L’élan du service

Editorial d'Eglise d'Autun N° 11 - 8 juin 2018COURSE

Sortant de la gare du Nord à Paris, un jeune homme sportif voit un petit garçon suspendu dans le vide à un balcon au 4ème étage d’un immeuble. L’amour ne calcule pas. C’est un petit enfant en danger de mort. Sans plus attendre, voilà le jeune homme qui entreprend en vitesse l’escalade à mains nues de la paroi de l’immeuble, et réussit, en un rien de temps, à rejoindre l’enfant. Il l’empoigne pour le rétablir en sureté sur la terrasse.

Et le plus beau, c’est l’humilité de ce jeune homme. Des millions d’internautes l’admirent, et lui, simplement, dit : « je suis monté… Dieu merci je l’ai sauvé ! » Et il ajoute : « je n’ai pas pensé aux étages… je n’ai pas pensé au risque…je l’ai fait parce que c’est un enfant. » Le courage de cet étranger me fait penser au bon samaritain de l’évangile.

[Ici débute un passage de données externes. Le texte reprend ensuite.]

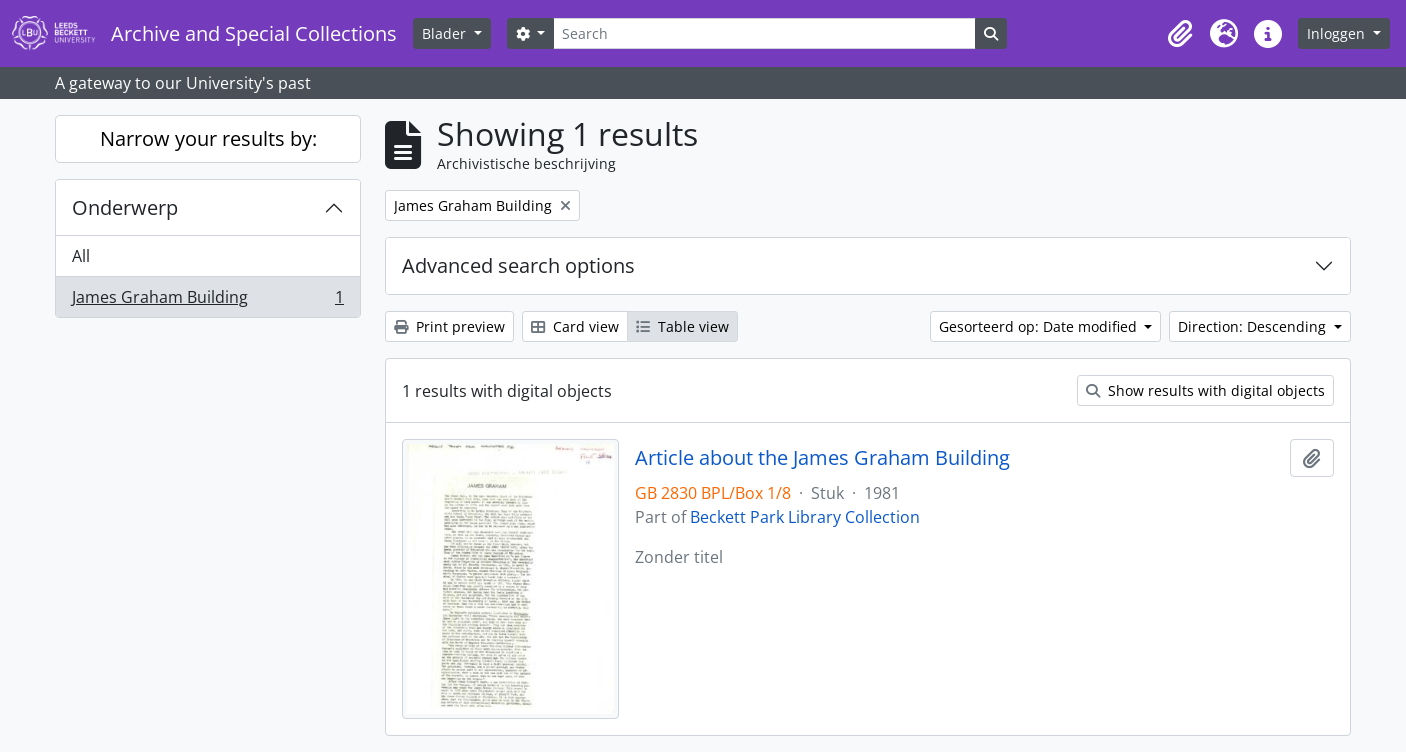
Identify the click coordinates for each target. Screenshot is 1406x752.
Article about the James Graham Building (822, 458)
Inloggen (1338, 33)
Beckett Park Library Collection (805, 517)
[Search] (764, 33)
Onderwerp (125, 207)
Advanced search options (518, 265)
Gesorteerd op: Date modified (1040, 326)
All (81, 256)
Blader (446, 33)
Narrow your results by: (208, 138)
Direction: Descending (1254, 326)
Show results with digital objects (1205, 390)
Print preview (449, 326)
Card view (575, 326)
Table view (682, 326)
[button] (1180, 34)
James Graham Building (207, 301)
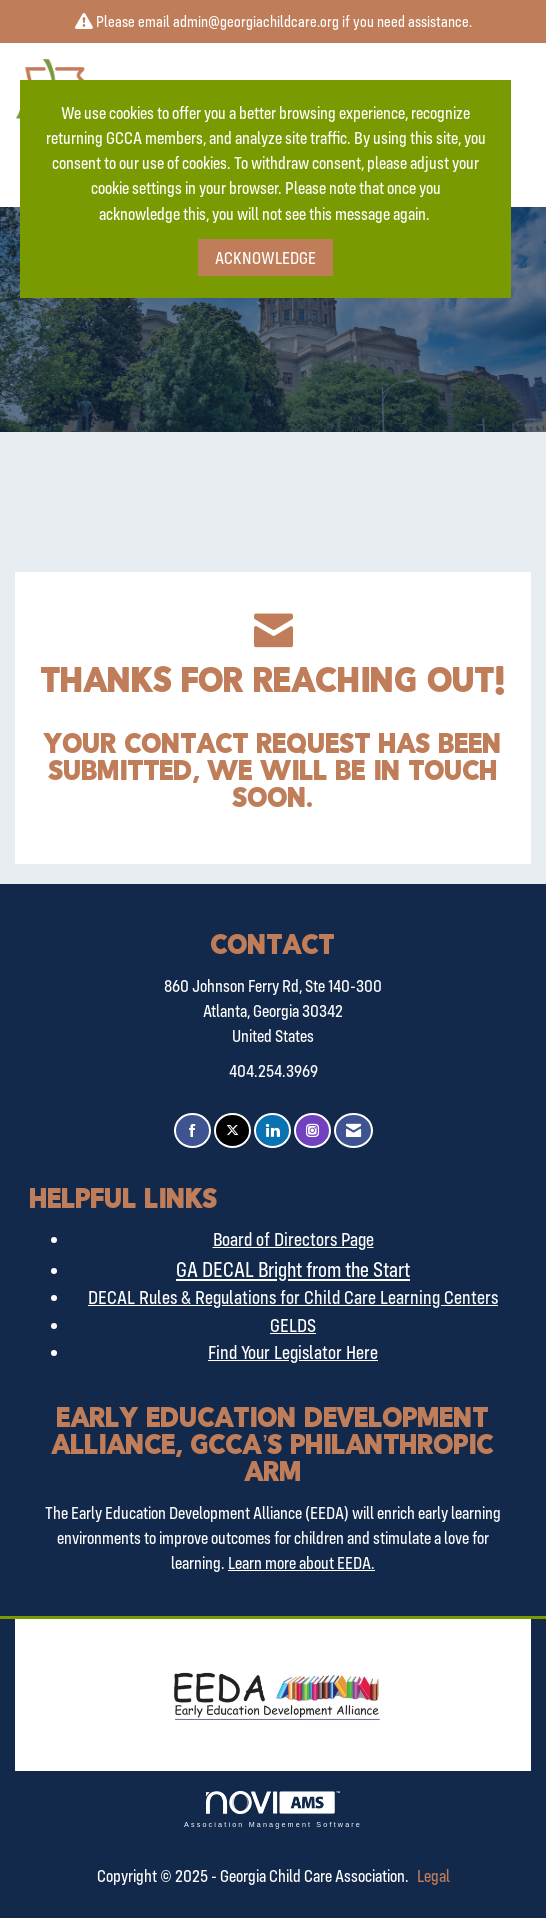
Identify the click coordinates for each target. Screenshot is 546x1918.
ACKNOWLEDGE (265, 257)
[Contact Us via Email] (353, 1130)
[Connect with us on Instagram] (312, 1130)
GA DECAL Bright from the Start (293, 1269)
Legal (433, 1875)
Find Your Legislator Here (293, 1352)
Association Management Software (273, 1809)
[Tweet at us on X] (232, 1130)
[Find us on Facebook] (192, 1130)
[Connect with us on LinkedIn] (272, 1130)
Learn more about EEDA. (301, 1562)
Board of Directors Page (293, 1239)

Et il me fait penser à l’amour qui se risque pour les autres.

Il y a tous les jours sur notre chemin des petits qui sont en danger d’isolement et de mort, et nous pouvons, comme le jeune homme du XVIIIème arrondissement de Paris, voler à leur aide, avec nos capacités, et en nous risquant. Mais bien des choses en nous gênent l’amour, gênent l’élan du service, gênent le courage et l’oubli de soi.

Nous sommes bons, au fond de nous-mêmes, et les autres aussi. Et nous devons croire davantage à cette bonté foncière qui est en chaque homme. Nous devons croire que l’image de Dieu en nous et chez n’importe quel autre n’est pas détruite pour toujours. Nous devons nous laisser guider par le Saint-Esprit qui est amour, et nous n’aurons plus peur, ni du danger, ni des autres, ni de perdre notre vie. C’est en se donnant qu’on se trouve, c’est en aimant réellement qu’on commence enfin à trouver la vie véritable.